Data for the task Start Marker

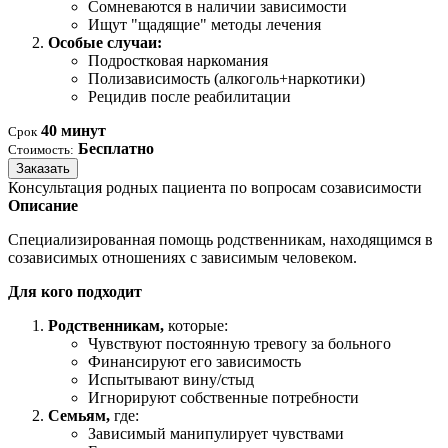
Сомневаются в наличии зависимости
Ищут "щадящие" методы лечения
Особые случаи:
Подростковая наркомания
Полизависимость (алкоголь+наркотики)
Рецидив после реабилитации
40 минут
Срок
Бесплатно
Стоимость:
Заказать
Консультация родных пациента по вопросам созависимости
Описание
Специализированная помощь родственникам, находящимся в
созависимых отношениях с зависимым человеком.
Для кого подходит
Родственникам,
которые:
Чувствуют постоянную тревогу за больного
Финансируют его зависимость
Испытывают вину/стыд
Игнорируют собственные потребности
Семьям,
где:
Зависимый манипулирует чувствами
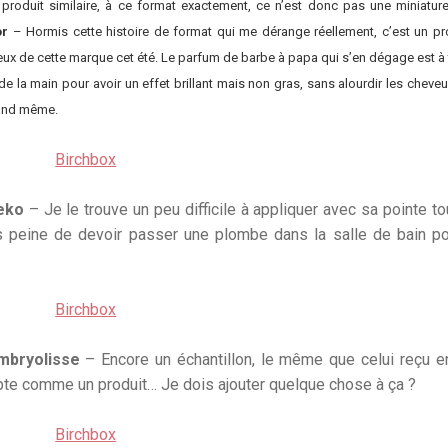
n produit similaire, à ce format exactement, ce n’est donc pas une miniatur
or
– Hormis cette histoire de format qui me dérange réellement, c’est un pr
eveux de cette marque cet été. Le parfum de barbe à papa qui s’en dégage est à 
e la main pour avoir un effet brillant mais non gras, sans alourdir les cheve
uand même.
yeko
– Je le trouve un peu difficile à appliquer avec sa pointe tou
us peine de devoir passer une plombe dans la salle de bain po
mbryolisse
– Encore un échantillon, le même que celui reçu 
pte comme un produit… Je dois ajouter quelque chose à ça ?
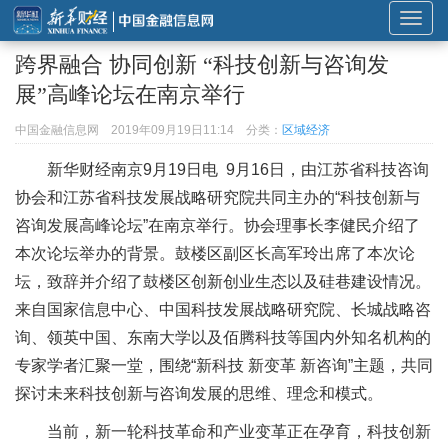
展
开
跨界融合 协同创新 “科技创新与咨询发
或
展”高峰论坛在南京举行
折
叠
中国金融信息网
2019年09月19日11:14
分类：
区域经济
导
新华财经南京9月19日电 9月16日，由江苏省科技咨询
航
协会和江苏省科技发展战略研究院共同主办的“科技创新与
咨询发展高峰论坛”在南京举行。协会理事长李健民介绍了
本次论坛举办的背景。鼓楼区副区长高军玲出席了本次论
坛，致辞并介绍了鼓楼区创新创业生态以及硅巷建设情况。
来自国家信息中心、中国科技发展战略研究院、长城战略咨
询、领英中国、东南大学以及佰腾科技等国内外知名机构的
专家学者汇聚一堂，围绕“新科技 新变革 新咨询”主题，共同
探讨未来科技创新与咨询发展的思维、理念和模式。
当前，新一轮科技革命和产业变革正在孕育，科技创新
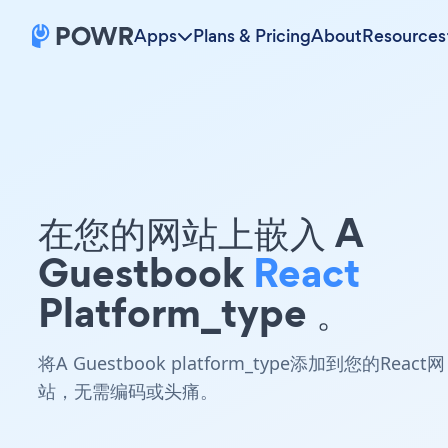
Apps
Plans & Pricing
About
Resources
在您的网站上嵌入 A
Guestbook
React
Platform_type 。
将A Guestbook platform_type添加到您的React网
站，无需编码或头痛。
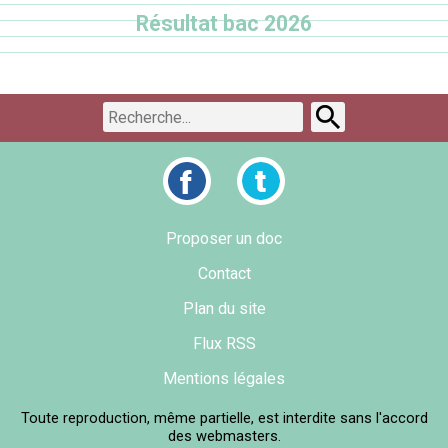
Résultat bac 2026
Proposer un doc
Contact
Plan du site
Flux RSS
Mentions légales
Toute reproduction, même partielle, est interdite sans l'accord
des webmasters.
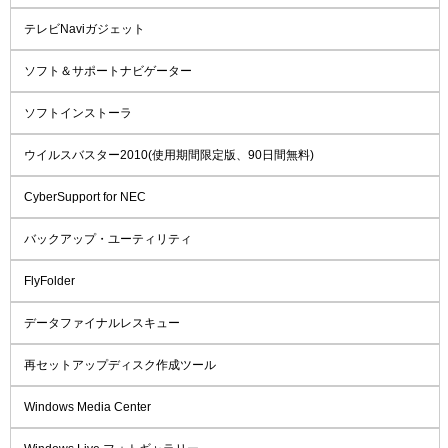
テレビNaviガジェット
ソフト＆サポートナビゲーター
ソフトインストーラ
ウイルスバスター2010(使用期間限定版、90日間無料)
CyberSupport for NEC
バックアップ・ユーティリティ
FlyFolder
データファイナルレスキュー
再セットアップディスク作成ツール
Windows Media Center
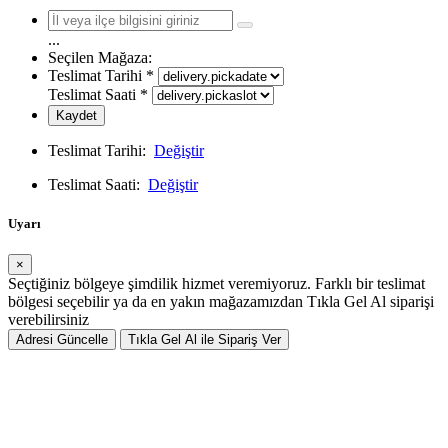
...
Seçilen Mağaza:
Teslimat Tarihi
*
Teslimat Saati
*
Kaydet
Teslimat Tarihi:
Değiştir
Teslimat Saati:
Değiştir
Uyarı
×
Seçtiğiniz bölgeye şimdilik hizmet veremiyoruz. Farklı bir teslimat
bölgesi seçebilir ya da en yakın mağazamızdan Tıkla Gel Al siparişi
verebilirsiniz
Adresi Güncelle
Tıkla Gel Al ile Sipariş Ver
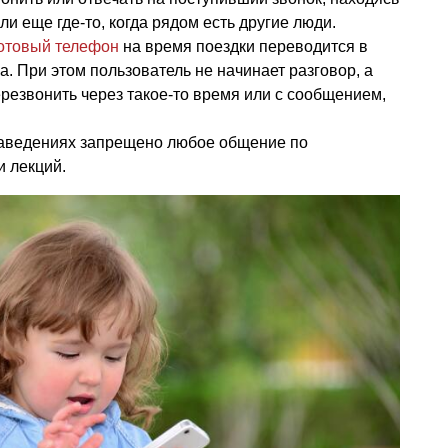
или еще где-то, когда рядом есть другие люди.
отовый телефон
на время поездки переводится в
. При этом пользователь не начинает разговор, а
резвонить через такое-то время или с сообщением,
 заведениях запрещено любое общение по
и лекций.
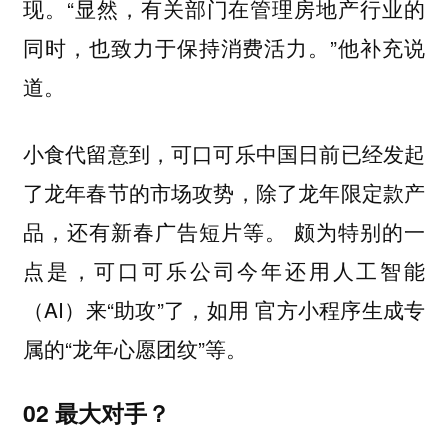
现。“显然，有关部门在管理房地产行业的
同时，也致力于保持消费活力。”他补充说
道。
小食代留意到，可口可乐中国日前已经发起
了龙年春节的市场攻势，除了龙年限定款产
品，还有新春广告短片等。 颇为特别的一
点是，可口可乐公司今年还用人工智能
（AI）来“助攻”了，如用 官方小程序生成专
属的“龙年心愿团纹”等。
02 最大对手？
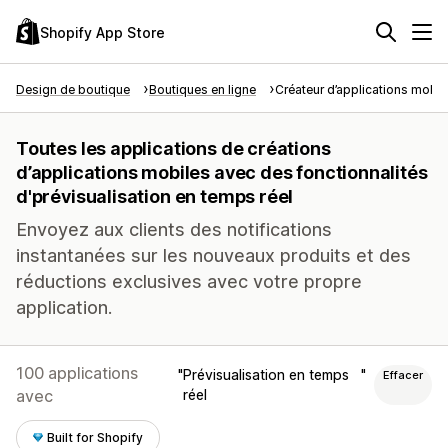
Shopify App Store
Design de boutique
Boutiques en ligne
Créateur d’applications mobil
Toutes les applications de créations
d’applications mobiles avec des fonctionnalités
d'prévisualisation en temps réel
Envoyez aux clients des notifications
instantanées sur les nouveaux produits et des
réductions exclusives avec votre propre
application.
100 applications
Prévisualisation en temps
Effacer
avec
réel
Built for Shopify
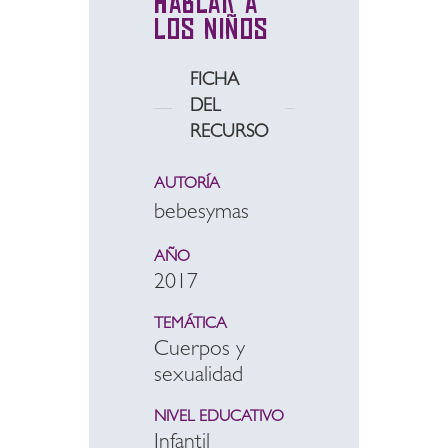
hablar a
los niños
FICHA
DEL
RECURSO
AUTORÍA
bebesymas
AÑO
2017
TEMÁTICA
Cuerpos y
sexualidad
NIVEL EDUCATIVO
Infantil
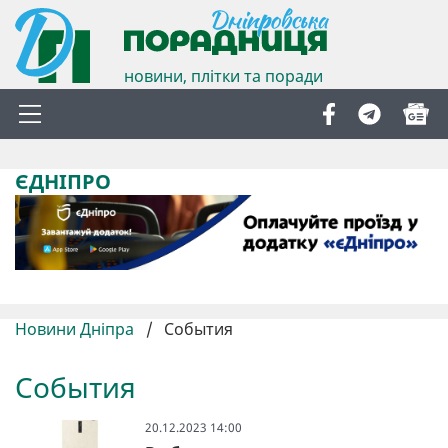
новини, плітки та поради
ЄДНІПРО
Новини Дніпра
/
События
События
20.12.2023 14:00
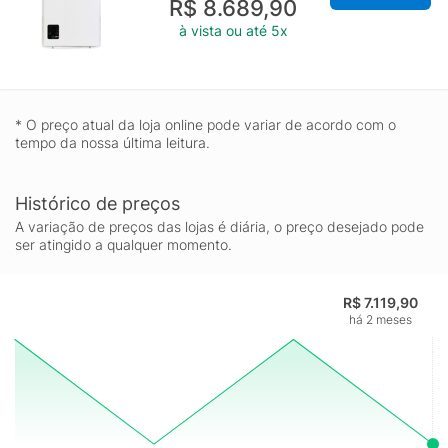
R$ 8.689,90
à vista ou até 5x
* O preço atual da loja online pode variar de acordo com o
tempo da nossa última leitura.
Histórico de preços
A variação de preços das lojas é diária, o preço desejado pode
ser atingido a qualquer momento.
R$ 7.119,90
há 2 meses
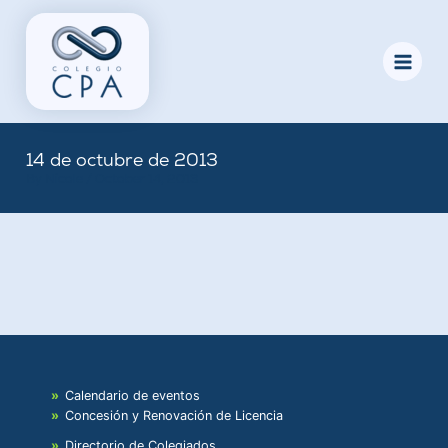
Skip
to
content
14 de octubre de 2013
By
Nicole
/
October 14, 2013
Calendario de eventos
Concesión y Renovación de Licencia
Directorio de Colegiados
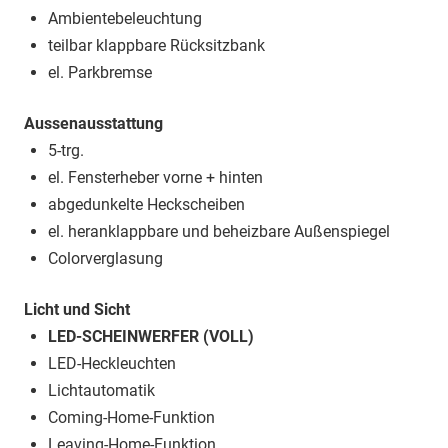
Ambientebeleuchtung
teilbar klappbare Rücksitzbank
el. Parkbremse
Aussenausstattung
5-trg.
el. Fensterheber vorne + hinten
abgedunkelte Heckscheiben
el. heranklappbare und beheizbare Außenspiegel
Colorverglasung
Licht und Sicht
LED-SCHEINWERFER (VOLL)
LED-Heckleuchten
Lichtautomatik
Coming-Home-Funktion
Leaving-Home-Funktion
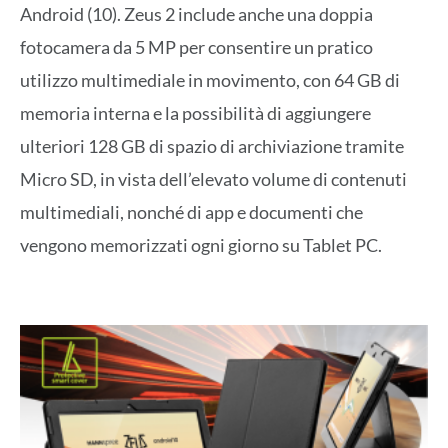
Android (10). Zeus 2 include anche una doppia
fotocamera da 5 MP per consentire un pratico
utilizzo multimediale in movimento, con 64 GB di
memoria interna e la possibilità di aggiungere
ulteriori 128 GB di spazio di archiviazione tramite
Micro SD, in vista dell’elevato volume di contenuti
multimediali, nonché di app e documenti che
vengono memorizzati ogni giorno su Tablet PC.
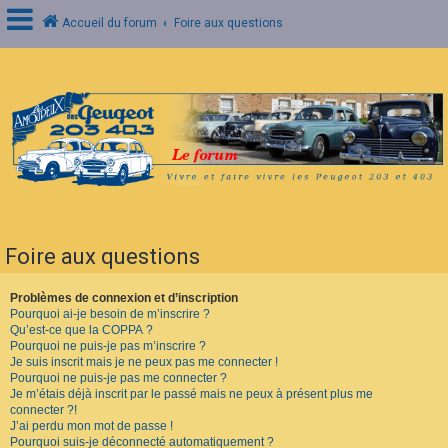
Accueil du forum
Foire aux questions
C
o
n
n
e
x
i
o
n
Foire aux questions
I
n
s
Problèmes de connexion et d’inscription
c
Pourquoi ai-je besoin de m’inscrire ?
r
Qu’est-ce que la COPPA ?
i
Pourquoi ne puis-je pas m’inscrire ?
p
Je suis inscrit mais je ne peux pas me connecter !
t
Pourquoi ne puis-je pas me connecter ?
i
o
Je m’étais déjà inscrit par le passé mais ne peux à présent plus me
n
connecter ?!
J’ai perdu mon mot de passe !
Pourquoi suis-je déconnecté automatiquement ?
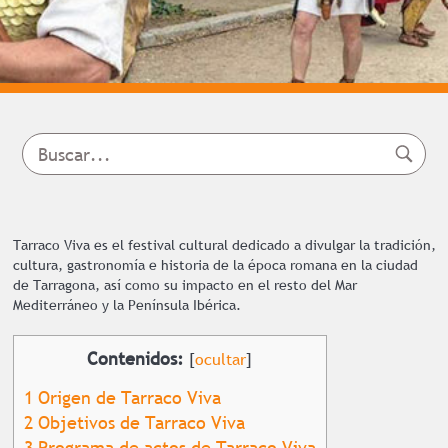
Tarraco Viva es el festival cultural dedicado a divulgar la tradición,
cultura, gastronomía e historia de la época romana en la ciudad
de Tarragona, así como su impacto en el resto del Mar
Mediterráneo y la Península Ibérica.
Contenidos:
[
ocultar
]
1
Origen de Tarraco Viva
2
Objetivos de Tarraco Viva
3
Programa de actos de Tarraco Viva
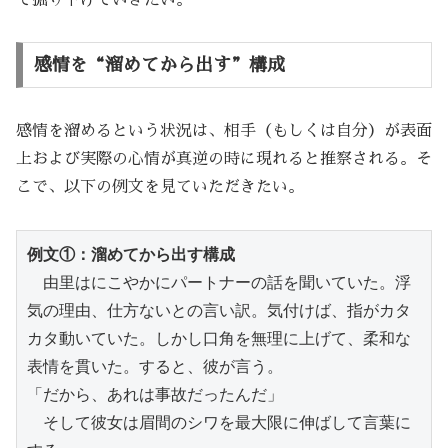
感情を“溜めてから出す”構成
感情を溜めるという状況は、相手（もしくは自分）が表面
上および実際の心情が真逆の時に現れると推察される。そ
こで、以下の例文を見ていただきたい。
例文①：溜めてから出す構成
　由里はにこやかにパートナーの話を聞いていた。浮
気の理由、仕方ないとの言い訳。気付けば、指がカタ
カタ動いていた。しかし口角を無理に上げて、柔和な
表情を貫いた。すると、彼が言う。
「だから、あれは事故だったんだ」
　そして彼女は眉間のシワを最大限に伸ばして言葉に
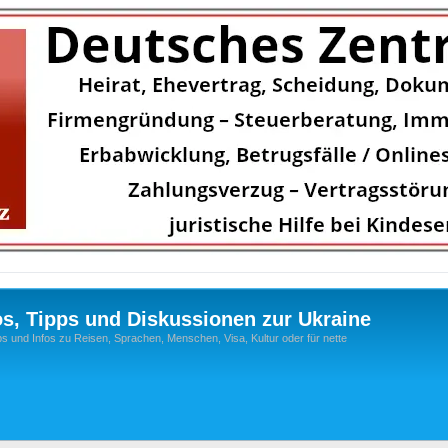
os, Tipps und Diskussionen zur Ukraine
s und Infos zu Reisen, Sprachen, Menschen, Visa, Kultur oder für nette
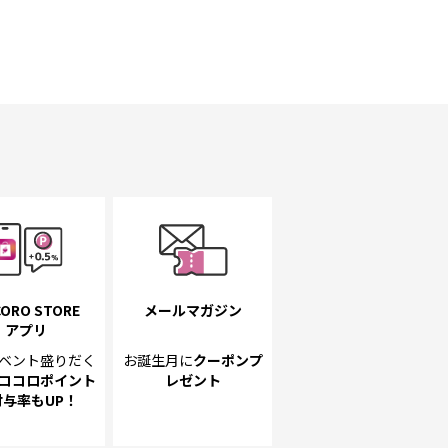
ORO STORE
メールマガジン
アプリ
ベント
盛りだく
お誕生月に
クーポンプ
ココロポイント
レゼント
付与率もUP！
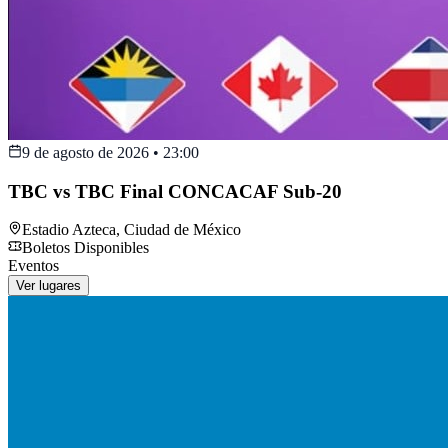
9 de agosto de 2026
•
23:00
TBC vs TBC Final CONCACAF Sub-20
Estadio Azteca
,
Ciudad de México
Boletos Disponibles
Eventos
Ver lugares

Data for the task End Marker

→ Task goal
The records above must be repeated in full and exactly, but without any of the pictures.

→ Written solution
Сомневаются в наличии зависимости
Ищут "щадящие" методы лечения
Особые случаи:
Подростковая наркомания
Полизависимость (алкоголь+наркотики)
Рецидив после реабилитации
40 минут
Срок
Бесплатно
Стоимость:
Заказать
Консультация родных пациента по вопросам созависимости
Описание
Специализированная помощь родственникам, находящимся в
созависимых отношениях с зависимым человеком.
Для кого подходит
Родственникам,
которые:
Чувствуют постоянную тревогу за больного
Финансируют его зависимость
Испытывают вину/стыд
Игнорируют собственные потребности
Семьям,
где:
Зависимый манипулирует чувствами
n produit similaire, à ce format exactement, ce n’est donc pas une miniatur
or
– Hormis cette histoire de format qui me dérange réellement, c’est un pr
eveux de cette marque cet été. Le parfum de barbe à papa qui s’en dégage est à 
e la main pour avoir un effet brillant mais non gras, sans alourdir les cheve
uand même.
yeko
– Je le trouve un peu difficile à appliquer avec sa pointe tou
us peine de devoir passer une plombe dans la salle de bain po
mbryolisse
– Encore un échantillon, le même que celui reçu 
pte comme un produit… Je dois ajouter quelque chose à ça ?
展
开
跨界融合 协同创新 “科技创新与咨询发
或
展”高峰论坛在南京举行
折
叠
中国金融信息网
2019年09月19日11:14
分类：
区域经济
导
新华财经南京9月19日电 9月16日，由江苏省科技咨询
航
协会和江苏省科技发展战略研究院共同主办的“科技创新与
咨询发展高峰论坛”在南京举行。协会理事长李健民介绍了
本次论坛举办的背景。鼓楼区副区长高军玲出席了本次论
坛，致辞并介绍了鼓楼区创新创业生态以及硅巷建设情况。
来自国家信息中心、中国科技发展战略研究院、长城战略咨
询、领英中国、东南大学以及佰腾科技等国内外知名机构的
专家学者汇聚一堂，围绕“新科技 新变革 新咨询”主题，共同
探讨未来科技创新与咨询发展的思维、理念和模式。
当前，新一轮科技革命和产业变革正在孕育，科技创新
Apps
Plans & Pricing
About
Resources
在您的网站上嵌入 A
Guestbook
React
Platform_type 。
将A Guestbook platform_type添加到您的React网
站，无需编码或头痛。
Résultat bac 2026
Proposer un doc
Contact
Plan du site
Flux RSS
Mentions légales
Toute reproduction, même partielle, est interdite sans l'accord
des webmasters.
テレビNaviガジェット
ソフト＆サポートナビゲーター
ソフトインストーラ
ウイルスバスター2010(使用期間限定版、90日間無料)
CyberSupport for NEC
バックアップ・ユーティリティ
FlyFolder
データファイナルレスキュー
再セットアップディスク作成ツール
Windows Media Center
...
Seçilen Mağaza:
Teslimat Tarihi
*
Teslimat Saati
*
Kaydet
Teslimat Tarihi:
Değiştir
Teslimat Saati:
Değiştir
Uyarı
×
Seçtiğiniz bölgeye şimdilik hizmet veremiyoruz. Farklı bir teslimat
bölgesi seçebilir ya da en yakın mağazamızdan Tıkla Gel Al siparişi
verebilirsiniz
Adresi Güncelle
Tıkla Gel Al ile Sipariş Ver
или еще где-то, когда рядом есть другие люди.
отовый телефон
на время поездки переводится в
. При этом пользователь не начинает разговор, а
резвонить через такое-то время или с сообщением,
 заведениях запрещено любое общение по
и лекций.
现。“显然，有关部门在管理房地产行业的
同时，也致力于保持消费活力。”他补充说
道。
小食代留意到，可口可乐中国日前已经发起
了龙年春节的市场攻势，除了龙年限定款产
品，还有新春广告短片等。 颇为特别的一
点是，可口可乐公司今年还用人工智能
（AI）来“助攻”了，如用 官方小程序生成专
属的“龙年心愿团纹”等。
02 最大对手？
Shopify App Store
Design de boutique
Boutiques en ligne
Créateur d’applications mobil
Toutes les applications de créations
d’applications mobiles avec des fonctionnalités
d'prévisualisation en temps réel
Envoyez aux clients des notifications
instantanées sur les nouveaux produits et des
réductions exclusives avec votre propre
application.
100 applications
Prévisualisation en temps
Effacer
avec
réel
Built for Shopify
hablar a
los niños
FICHA
DEL
RECURSO
AUTORÍA
bebesymas
AÑO
2017
TEMÁTICA
Cuerpos y
sexualidad
NIVEL EDUCATIVO
Infantil
новини, плітки та поради
ЄДНІПРО
Новини Дніпра
/
События
События
20.12.2023 14:00
R$ 8.689,90
à vista ou até 5x
* O preço atual da loja online pode variar de acordo com o
tempo da nossa última leitura.
Histórico de preços
A variação de preços das lojas é diária, o preço desejado pode
ser atingido a qualquer momento.
R$ 7.119,90
há 2 meses
Skip
to
content
14 de octubre de 2013
By
Nicole
/
October 14, 2013
Calendario de eventos
Concesión y Renovación de Licencia
Directorio de Colegiados
Ambientebeleuchtung
teilbar klappbare Rücksitzbank
el. Parkbremse
Aussenausstattung
5-trg.
el. Fensterheber vorne + hinten
abgedunkelte Heckscheiben
el. heranklappbare und beheizbare Außenspiegel
Colorverglasung
Licht und Sicht
LED-SCHEINWERFER (VOLL)
LED-Heckleuchten
Lichtautomatik
Coming-Home-Funktion
Leaving-Home-Funktion
Android (10). Zeus 2 include anche una doppia
fotocamera da 5 MP per consentire un pratico
utilizzo multimediale in movimento, con 64 GB di
memoria interna e la possibilità di aggiungere
ulteriori 128 GB di spazio di archiviazione tramite
Micro SD, in vista dell’elevato volume di contenuti
multimediali, nonché di app e documenti che
vengono memorizzati ogni giorno su Tablet PC.
Accueil du forum
Foire aux questions
C
o
n
n
e
x
i
o
n
Foire aux questions
I
n
s
Problèmes de connexion et d’inscription
c
Pourquoi ai-je besoin de m’inscrire ?
r
Qu’est-ce que la COPPA ?
i
Pourquoi ne puis-je pas m’inscrire ?
p
Je suis inscrit mais je ne peux pas me connecter !
t
Pourquoi ne puis-je pas me connecter ?
i
o
Je m’étais déjà inscrit par le passé mais ne peux à présent plus me
n
connecter ?!
J’ai perdu mon mot de passe !
Pourquoi suis-je déconnecté automatiquement ?
Tarraco Viva es el festival cultural dedicado a divulgar la tradición,
cultura, gastronomía e historia de la época romana en la ciudad
de Tarragona, así como su impacto en el resto del Mar
Mediterráneo y la Península Ibérica.
Contenidos:
[
ocultar
]
1
Origen de Tarraco Viva
2
Objetivos de Tarraco Viva
3
Programa de actos de Tarraco Viva
感情を“溜めてから出す”構成
感情を溜めるという状況は、相手（もしくは自分）が表面
上および実際の心情が真逆の時に現れると推察される。そ
こで、以下の例文を見ていただきたい。
例文①：溜めてから出す構成
　由里はにこやかにパートナーの話を聞いていた。浮
気の理由、仕方ないとの言い訳。気付けば、指がカタ
カタ動いていた。しかし口角を無理に上げて、柔和な
表情を貫いた。すると、彼が言う。
「だから、あれは事故だったんだ」
　そして彼女は眉間のシワを最大限に伸ばして言葉に
os, Tipps und Diskussionen zur Ukraine
s und Infos zu Reisen, Sprachen, Menschen, Visa, Kultur oder für nette
ORO STORE
メールマガジン
アプリ
ベント
盛りだく
お誕生月に
クーポンプ
ココロポイント
レゼント
付与率もUP！
9 de agosto de 2026
•
23:00
TBC vs TBC Final CONCACAF Sub-20
Estadio Azteca
,
Ciudad de México
Boletos Disponibles
Eventos
Ver lugares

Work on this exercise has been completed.